Comb through the entries for "Klosterkælderen" and pull out each line that holds it.

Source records

▼

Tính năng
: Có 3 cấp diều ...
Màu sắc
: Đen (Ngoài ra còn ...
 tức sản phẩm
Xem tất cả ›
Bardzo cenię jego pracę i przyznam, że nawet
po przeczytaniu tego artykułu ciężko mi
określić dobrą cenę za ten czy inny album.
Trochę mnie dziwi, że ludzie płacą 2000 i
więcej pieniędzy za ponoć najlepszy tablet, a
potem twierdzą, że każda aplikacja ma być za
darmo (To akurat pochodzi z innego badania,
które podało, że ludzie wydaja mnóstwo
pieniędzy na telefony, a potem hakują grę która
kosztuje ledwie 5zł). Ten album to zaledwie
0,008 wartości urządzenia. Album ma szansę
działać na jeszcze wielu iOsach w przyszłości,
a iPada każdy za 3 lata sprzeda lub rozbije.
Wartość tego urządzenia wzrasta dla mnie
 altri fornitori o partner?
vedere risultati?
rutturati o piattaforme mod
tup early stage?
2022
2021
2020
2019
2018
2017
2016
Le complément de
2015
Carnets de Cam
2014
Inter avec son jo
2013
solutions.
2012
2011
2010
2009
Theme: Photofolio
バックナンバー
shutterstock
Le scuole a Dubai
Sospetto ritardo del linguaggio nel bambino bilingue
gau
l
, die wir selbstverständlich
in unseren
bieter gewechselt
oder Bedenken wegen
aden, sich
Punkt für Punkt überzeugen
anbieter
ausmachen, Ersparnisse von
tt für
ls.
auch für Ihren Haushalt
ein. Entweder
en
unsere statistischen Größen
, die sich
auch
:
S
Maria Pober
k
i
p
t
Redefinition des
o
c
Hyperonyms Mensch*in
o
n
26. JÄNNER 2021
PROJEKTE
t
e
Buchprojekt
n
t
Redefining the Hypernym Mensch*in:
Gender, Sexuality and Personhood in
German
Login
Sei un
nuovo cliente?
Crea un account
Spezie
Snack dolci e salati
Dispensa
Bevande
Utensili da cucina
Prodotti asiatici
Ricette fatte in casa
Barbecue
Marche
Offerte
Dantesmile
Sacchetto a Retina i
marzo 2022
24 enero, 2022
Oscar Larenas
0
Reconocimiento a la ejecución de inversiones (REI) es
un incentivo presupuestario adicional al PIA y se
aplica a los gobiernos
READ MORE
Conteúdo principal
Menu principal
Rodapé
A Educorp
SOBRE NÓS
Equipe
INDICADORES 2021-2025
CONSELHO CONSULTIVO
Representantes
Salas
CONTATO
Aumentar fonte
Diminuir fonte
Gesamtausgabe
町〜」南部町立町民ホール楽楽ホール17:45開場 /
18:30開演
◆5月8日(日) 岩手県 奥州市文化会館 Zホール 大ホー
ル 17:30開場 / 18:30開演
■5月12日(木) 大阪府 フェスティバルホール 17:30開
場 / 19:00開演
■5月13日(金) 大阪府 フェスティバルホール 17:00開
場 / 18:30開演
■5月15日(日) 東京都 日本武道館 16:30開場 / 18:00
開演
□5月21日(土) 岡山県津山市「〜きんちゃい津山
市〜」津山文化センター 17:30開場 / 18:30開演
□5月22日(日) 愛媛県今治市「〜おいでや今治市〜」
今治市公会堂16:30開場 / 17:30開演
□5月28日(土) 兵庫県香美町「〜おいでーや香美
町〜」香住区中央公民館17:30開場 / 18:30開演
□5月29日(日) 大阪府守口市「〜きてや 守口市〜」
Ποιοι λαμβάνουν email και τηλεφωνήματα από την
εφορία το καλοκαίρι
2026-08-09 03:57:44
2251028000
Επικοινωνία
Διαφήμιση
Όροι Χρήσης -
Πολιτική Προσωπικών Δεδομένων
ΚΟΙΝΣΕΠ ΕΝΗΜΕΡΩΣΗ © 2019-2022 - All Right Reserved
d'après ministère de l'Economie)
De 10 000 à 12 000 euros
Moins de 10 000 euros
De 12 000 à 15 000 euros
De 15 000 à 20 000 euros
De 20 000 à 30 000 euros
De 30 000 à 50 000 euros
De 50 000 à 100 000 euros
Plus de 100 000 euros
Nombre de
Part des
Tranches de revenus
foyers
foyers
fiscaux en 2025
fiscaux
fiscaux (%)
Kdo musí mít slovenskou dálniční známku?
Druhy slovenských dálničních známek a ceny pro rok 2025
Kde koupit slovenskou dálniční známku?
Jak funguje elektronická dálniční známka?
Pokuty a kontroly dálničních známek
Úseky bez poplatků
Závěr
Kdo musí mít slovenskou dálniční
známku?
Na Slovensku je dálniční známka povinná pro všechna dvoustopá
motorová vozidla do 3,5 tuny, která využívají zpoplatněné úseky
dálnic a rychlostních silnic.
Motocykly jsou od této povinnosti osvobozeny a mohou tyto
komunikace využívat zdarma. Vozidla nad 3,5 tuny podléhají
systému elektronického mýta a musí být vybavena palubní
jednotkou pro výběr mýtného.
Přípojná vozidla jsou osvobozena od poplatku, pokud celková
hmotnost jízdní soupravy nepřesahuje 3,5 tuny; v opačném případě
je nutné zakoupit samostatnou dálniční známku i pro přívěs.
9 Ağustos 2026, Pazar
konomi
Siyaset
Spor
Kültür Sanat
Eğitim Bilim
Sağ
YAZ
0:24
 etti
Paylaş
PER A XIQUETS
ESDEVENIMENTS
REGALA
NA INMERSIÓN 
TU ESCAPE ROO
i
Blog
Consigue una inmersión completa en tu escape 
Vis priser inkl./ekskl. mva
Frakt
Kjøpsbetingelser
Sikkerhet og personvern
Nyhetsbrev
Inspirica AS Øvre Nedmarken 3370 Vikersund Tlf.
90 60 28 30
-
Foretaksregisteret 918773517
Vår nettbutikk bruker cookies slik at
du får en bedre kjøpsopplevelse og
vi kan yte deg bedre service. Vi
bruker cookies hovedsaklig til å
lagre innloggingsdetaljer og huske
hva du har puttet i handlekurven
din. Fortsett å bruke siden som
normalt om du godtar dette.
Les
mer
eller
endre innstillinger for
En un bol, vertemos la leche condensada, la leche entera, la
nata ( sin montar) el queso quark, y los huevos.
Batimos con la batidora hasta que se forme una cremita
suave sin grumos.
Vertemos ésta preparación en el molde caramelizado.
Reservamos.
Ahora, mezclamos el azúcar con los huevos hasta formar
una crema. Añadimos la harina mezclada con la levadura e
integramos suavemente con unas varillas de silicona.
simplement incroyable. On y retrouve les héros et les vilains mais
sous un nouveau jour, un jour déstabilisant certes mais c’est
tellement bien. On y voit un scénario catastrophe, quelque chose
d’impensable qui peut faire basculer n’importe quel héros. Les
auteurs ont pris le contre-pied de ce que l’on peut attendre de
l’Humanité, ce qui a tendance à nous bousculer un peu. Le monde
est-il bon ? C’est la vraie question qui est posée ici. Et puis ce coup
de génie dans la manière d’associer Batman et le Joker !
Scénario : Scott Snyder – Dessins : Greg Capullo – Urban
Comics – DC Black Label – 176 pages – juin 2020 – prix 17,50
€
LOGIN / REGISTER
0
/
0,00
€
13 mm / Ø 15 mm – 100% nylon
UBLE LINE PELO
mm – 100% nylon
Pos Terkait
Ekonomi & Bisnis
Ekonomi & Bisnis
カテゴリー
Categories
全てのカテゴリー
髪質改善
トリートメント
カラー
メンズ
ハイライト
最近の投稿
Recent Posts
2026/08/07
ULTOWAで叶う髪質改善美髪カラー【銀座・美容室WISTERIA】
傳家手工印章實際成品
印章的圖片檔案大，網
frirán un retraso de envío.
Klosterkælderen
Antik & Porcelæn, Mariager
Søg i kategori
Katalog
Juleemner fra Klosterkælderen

▲

» ANSWER AREA
Klosterkælderen
Juleemner fra Klosterkælderen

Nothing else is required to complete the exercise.